Internalizing Safety Understanding in Large Reasoning Models via Verification¶
Conference: ICML 2026
arXiv: 2605.08930
Code: https://github.com/AlphaLab-USTC/SInternal (Available)
Area: LLM Reasoning / Safety Alignment
Keywords: Safety Alignment, Reasoning Models, Self-Verification, Jailbreak Defense, SFT Initialization
TL;DR¶
This paper demonstrates that "being able to generate safe answers" \(\neq\) "understanding safety." It proposes the SInternal framework: training large reasoning models (LRMs) exclusively to verify the safety of their own generated answers.
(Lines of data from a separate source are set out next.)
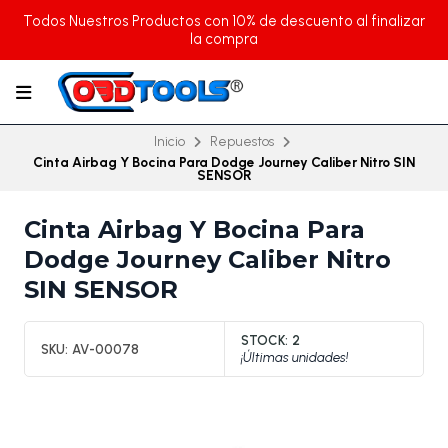
Todos Nuestros Productos con 10% de descuento al finalizar
la compra
Inicio
Repuestos
Cinta Airbag Y Bocina Para Dodge Journey Caliber Nitro SIN
SENSOR
Cinta Airbag Y Bocina Para
Dodge Journey Caliber Nitro
SIN SENSOR
STOCK:
2
SKU:
AV-00078
¡Últimas unidades!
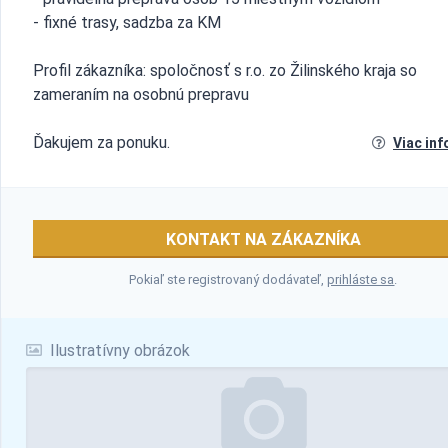
- fixné trasy, sadzba za KM
Profil zákazníka: spoločnosť s r.o. zo Žilinského kraja so
zameraním na osobnú prepravu
Ďakujem za ponuku.
Viac inf
KONTAKT NA ZÁKAZNÍKA
Pokiaľ ste registrovaný dodávateľ,
prihláste sa
.
Ilustratívny obrázok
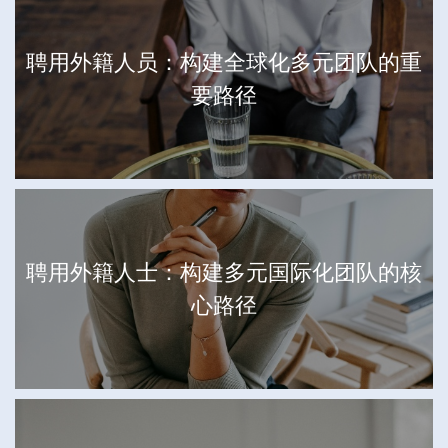
聘用外籍人员：构建全球化多元团队的重
要路径
聘用外籍人士：构建多元国际化团队的核
心路径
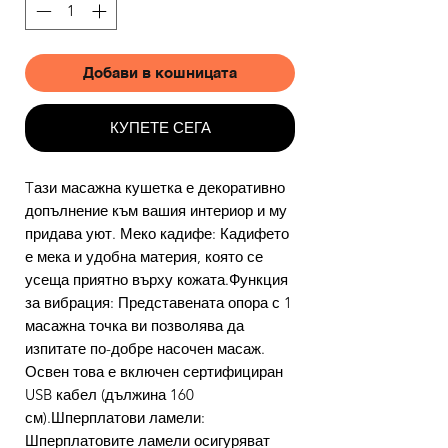
Добави в кошницата
КУПЕТЕ СЕГА
Tази масажна кушетка е декоративно
допълнение към вашия интериор и му
придава уют. Меко кадифе: Кадифето
е мека и удобна материя, която се
усеща приятно върху кожата.Функция
за вибрация: Представената опора с 1
масажна точка ви позволява да
изпитате по-добре насочен масаж.
Освен това е включен сертифициран
USB кабел (дължина 160
см).Шперплатови ламели:
Шперплатовите ламели осигуряват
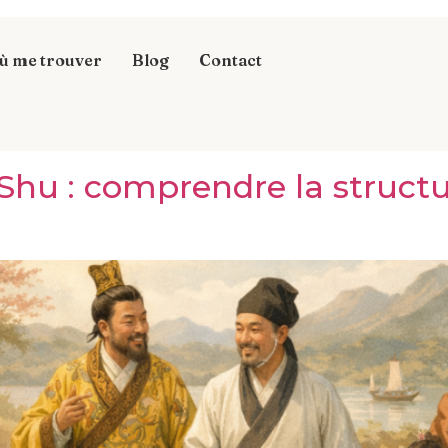
ù me trouver
Blog
Contact
 Shu : comprendre la struct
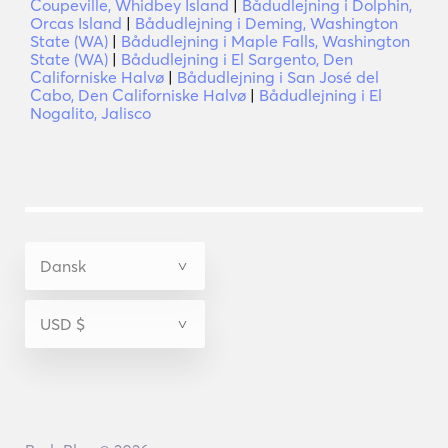
Coupeville, Whidbey Island
|
Bådudlejning i Dolphin,
Orcas Island
|
Bådudlejning i Deming, Washington
State (WA)
|
Bådudlejning i Maple Falls, Washington
State (WA)
|
Bådudlejning i El Sargento, Den
Californiske Halvø
|
Bådudlejning i San José del
Cabo, Den Californiske Halvø
|
Bådudlejning i El
Nogalito, Jalisco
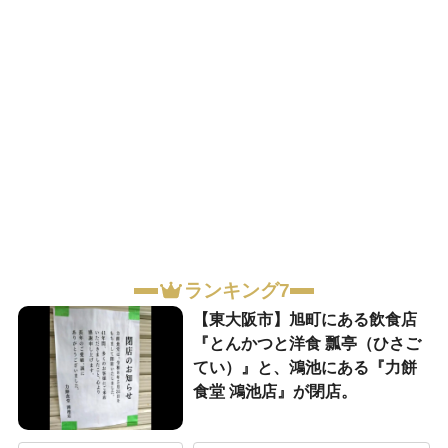
ランキング7
【東大阪市】旭町にある飲食店
『とんかつと洋食 瓢亭（ひさご
てい）』と、鴻池にある『力餅
食堂 鴻池店』が閉店。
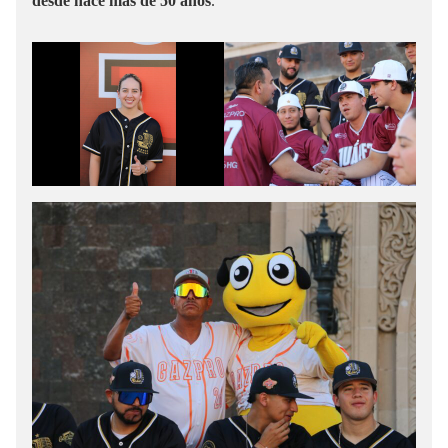
desde hace más de 50 años
.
The resulting internal safety understanding significantly suppresses jailbreak attacks (reducing StrongREJECT ASR from 41% to 0.6%) and serves as a superior starting point for subsequent Reinforcement Learning (RL).
Background & Motivation¶
Background: The explicit Chain-of-Thought (CoT) in LRMs (e.g., DeepSeek-R1) can make final answers more hazardous. Current alignment paradigms are largely "answer-centric," relying either on Supervised Fine-Tuning (SFT) using expert-curated "safe trajectories" or on RL using safety verifiers to score the final answer.
Limitations of Prior Work: The authors conducted a simple experiment: asking an aligned LRM to judge if a candidate answer is safe for a given prompt. The results were concerning—the F1 score of DeepSeek-R1-Distill-Qwen-7B (after SFT + RLVR) on this binary classification task was worse than random guessing (as shown in Figure 2). This indicates the model learns to "output safe-looking answers" without truly understanding the underlying safety principles.
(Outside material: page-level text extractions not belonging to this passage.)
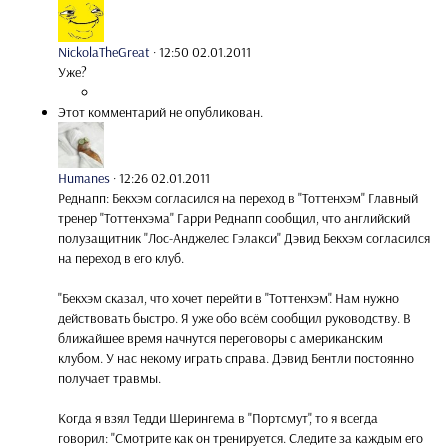
NickolaTheGreat
·
12:50 02.01.2011
Уже?
Этот комментарий не опубликован.
Humanes
·
12:26 02.01.2011
Реднапп: Бекхэм согласился на переход в "Тоттенхэм" Главный
тренер "Тоттенхэма" Гарри Реднапп сообщил, что английский
полузащитник "Лос-Анджелес Гэлакси" Дэвид Бекхэм согласился
на переход в его клуб.
"Бекхэм сказал, что хочет перейти в "Тоттенхэм". Нам нужно
действовать быстро. Я уже обо всём сообщил руководству. В
ближайшее время начнутся переговоры с американским
клубом. У нас некому играть справа. Дэвид Бентли постоянно
получает травмы.
Когда я взял Тедди Шерингема в "Портсмут", то я всегда
говорил: "Смотрите как он тренируется. Следите за каждым его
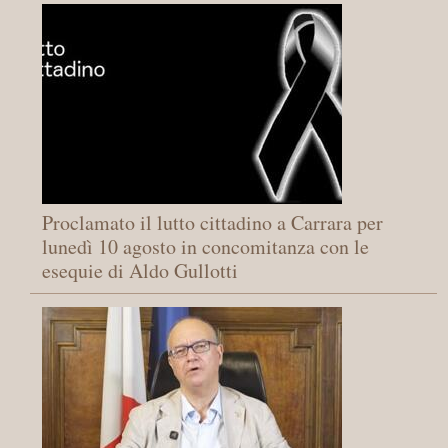
Proclamato il lutto cittadino a Carrara per
lunedì 10 agosto in concomitanza con le
esequie di Aldo Gullotti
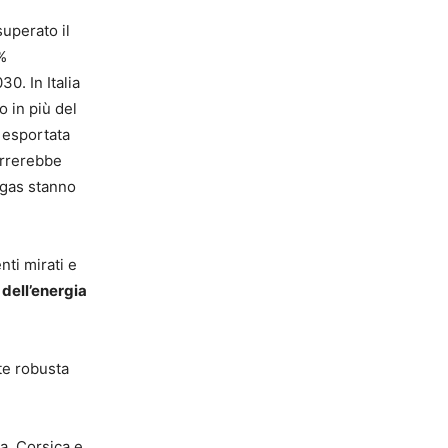
superato il
0%
30. In Italia
 in più del
 esportata
orrerebbe
i gas stanno
nti mirati e
o dell’energia
te robusta
a, Corsica e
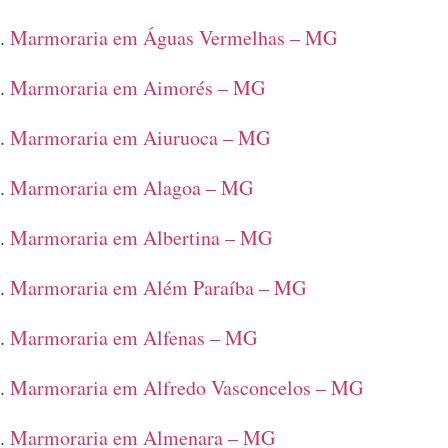
Marmoraria em Águas Vermelhas – MG
Marmoraria em Aimorés – MG
Marmoraria em Aiuruoca – MG
Marmoraria em Alagoa – MG
Marmoraria em Albertina – MG
Marmoraria em Além Paraíba – MG
Marmoraria em Alfenas – MG
Marmoraria em Alfredo Vasconcelos – MG
Marmoraria em Almenara – MG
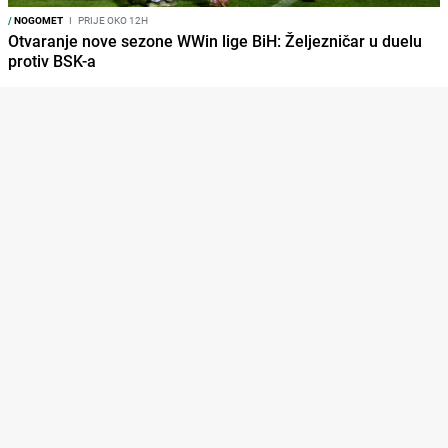
/
NOGOMET
I
PRIJE OKO 12H
Otvaranje nove sezone WWin lige BiH: Željezničar u duelu
protiv BSK-a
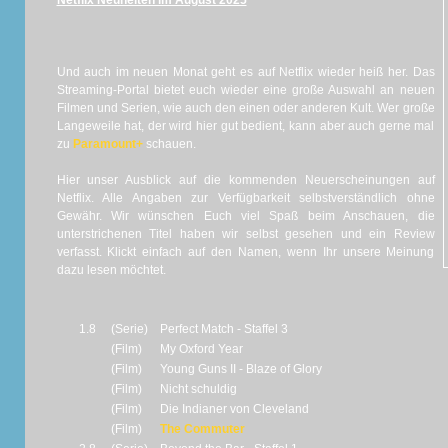
Netflix Neuheiten im August 2025
Und auch im neuen Monat geht es auf Netflix wieder heiß her. Das
Streaming-Portal bietet euch wieder eine große Auswahl an neuen
Filmen und Serien, wie auch den einen oder anderen Kult. Wer große
Langeweile hat, der wird hier gut bedient, kann aber auch gerne mal
zu
Paramount+
schauen.
Hier unser Ausblick auf die kommenden Neuerscheinungen auf
Netflix. Alle Angaben zur Verfügbarkeit selbstverständlich ohne
Gewähr. Wir wünschen Euch viel Spaß beim Anschauen, die
unterstrichenen Titel haben wir selbst gesehen und ein Review
verfasst. Klickt einfach auf den Namen, wenn Ihr unsere Meinung
dazu lesen möchtet.
1.8
(Serie)
Perfect Match - Staffel 3
(Film)
My Oxford Year
(Film)
Young Guns II - Blaze of Glory
(Film)
Nicht schuldig
(Film)
Die Indianer von Cleveland
(Film)
The Commuter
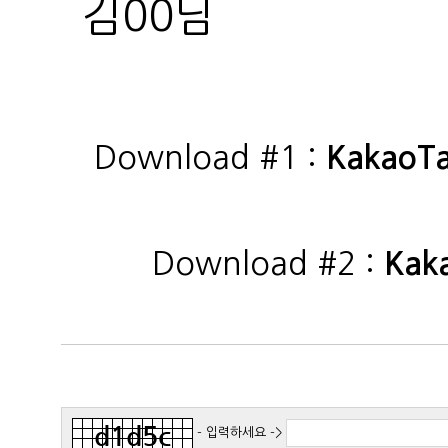
김00님
Download #1 :
KakaoT
Download #2 :
Kak
- 입력하세요 ->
Key Challenge: Current alignment decouples "execution" and "judgment" by outsourcing judgment to external guardrails (e.g., Llama Guard). This makes generators extremely vulnerable to unseen jailbreaks; as long as an attacker hijacks the CoT with a compliant prefix, the model can be tricked into believing a prompt is safe, leading it to produce harmful content.
Goal: Enable the model to internalize the judgment of "why an answer is unsafe," rather than just learning "how to refuse."
Key Insight: Being "able to judge" is a stronger prerequisite for being "able to execute." If a model can truly verify whether an answer violates safety specifications, it naturally recognizes which answers should be produced. Thus, the training objective is flipped from "generating safe answers" to "verifying the safety of self-generated answers."
Core Idea: SFT on LRMs is performed only for verification of their own outputs. The emerging internal safety understanding both suppresses jailbreaks and provides a more stable foundation for subsequent RL.
Method¶
Overall Architecture¶
SInternal consists of two steps: (1) Data Construction: For each safety-related prompt \(\mathbf{x}\), the initial policy \(\pi_\theta\) samples \(N=8\) responses \((\mathbf{z}_k, \mathbf{y}_k)\). Claude-4-Sonnet acts as an expert to evaluate each \(\mathbf{y}_k\) based on safety specs \(\mathcal{S}\), producing verification trajectories \(\mathbf{c}_k = (\mathbf{z}_{{\rm ver},k}, \mathbf{v}_k)\) containing critical reasoning and a binary judgment. (2) SFT Optimization: The objective is to predict \(\mathbf{c}\) given \((\mathcal{S}, \mathbf{x}, \mathbf{y})\). The loss is \(\mathcal{L}_{\rm SInternal} = -\mathbb{E}\log\pi_\theta(\mathbf{c}|\mathcal{S}, \mathbf{x}, \mathbf{y})\). Optionally, GRPO RLVR is applied after SInternal to further align generation behavior.
Key Designs¶
-
Verifying Self-Generated vs. External Answers:
- Function: Uses responses sampled by the model itself (including potentially unsafe ones) as verification targets to align verification capability with the model's actual distribution.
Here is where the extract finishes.